Logan Leasure, from Jesus Freak Hideout, named the song a "sure-to-be-hit" and describes it as "an upbeat, catchy song that gives a positive outlook on life."

==Track listings and formats==
- iTunes EP

- 2-track US promo

| No. | Title | Length |
|---|---|---|
| 1. | "Like Whoa" (Remix Version) | 2:29 |
| 2. | "Like Whoa" (Acoustic Version) | 2:42 |
| 3. | "Radio Disney Exclusive Interview" | 2:07 |

| No. | Title | Length |
|---|---|---|
| 1. | "Like Whoa" (Album Version) | 2:31 |
| 2. | "Like Whoa" (Remix Version) | 2:29 |

==Music video==
On December 3, 2007, Aly & AJ announced, via a blog on their Myspace, that the video for "Like Whoa" would be shot during the same week. The girls also stated that they shot the video with director Scott Speer and that "it's very different from what we've already done". Pictures from the shoot of the music video had leaked onto the internet on December 15, 2007, showing them in four different sets, Aly jumping on the trampoline, both of them on a sofa and similar scenes with 1950s style microphones as in the music video of "Potential Breakup Song" amongst others.

The video premiered on YouTube on January 18, 2008. Disney Channel first aired the music video with footage of the original movie, Minutemen, during Wizards of Waverly Place on January 19, 2008 to promote the film. The video, without the footage from Minutemen and with new scenes, was released on January 31, 2008 on the Hollywood Records YouTube channel. When Aly & AJ were backstage at the Littlest Pet Shop event in 2008, a new version of the "Like Whoa" video, which combines scenes from both the previous two videos, as well as new scenes, premiered.

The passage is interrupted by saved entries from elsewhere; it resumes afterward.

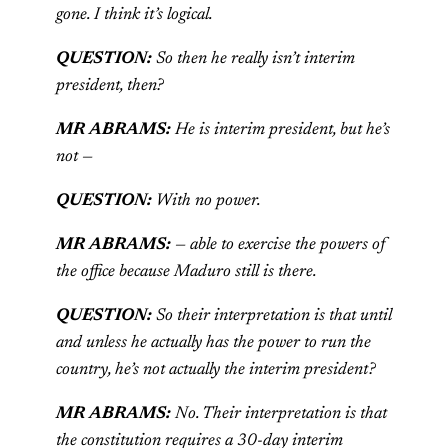
gone. I think it’s logical.
QUESTION:
So then he really isn’t interim
president, then?
MR ABRAMS:
He is interim president, but he’s
not —
QUESTION:
With no power.
MR ABRAMS:
— able to exercise the powers of
the office because Maduro still is there.
QUESTION:
So their interpretation is that until
and unless he actually has the power to run the
country, he’s not actually the interim president?
MR ABRAMS:
No. Their interpretation is that
the constitution requires a 30-day interim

The video has been released to Canada's MuchMusic, Yahoo! and it also has been shown on MTV Asia, reaching number two on the Chart Attack. To date, the video has garnered, on combined Hollywood Record's account and Aly & AJ's account, over 28 million views.

==Chart performance==
As of February 27, 2008, the album version has logged over 558,084 digital downloads in the United States, reaching a peak position of number 63 on the Billboard Hot 100, enough to earn a Gold certification. The song also debuted at number 66 on the Canadian Hot 100, already peaking higher than preceding single "Potential Breakup Song" at number 72. Upon release of the remix version, the track re-entered the Hot 100 at number 92 after falling off the week before its release. The song has been certified gold by the Recording Industry Association of America for equivalent sales of 500,000 units in the United States.

===Charts===

| Chart (2007–08) | Peak position |
|---|---|
| Australia (ARIA) | 92 |
| Canada Hot 100 (Billboard) | 66 |
| US Billboard Hot 100 | 63 |
| US Pop Airplay (Billboard) | 47 |
| UK Singles (OCC) | 165 |

== Certifications ==

| Region | Certification | Certified units/sales |
| United States (RIAA) | Gold | 500,000^{‡} |
^{‡} Sales+streaming figures based on certification alone.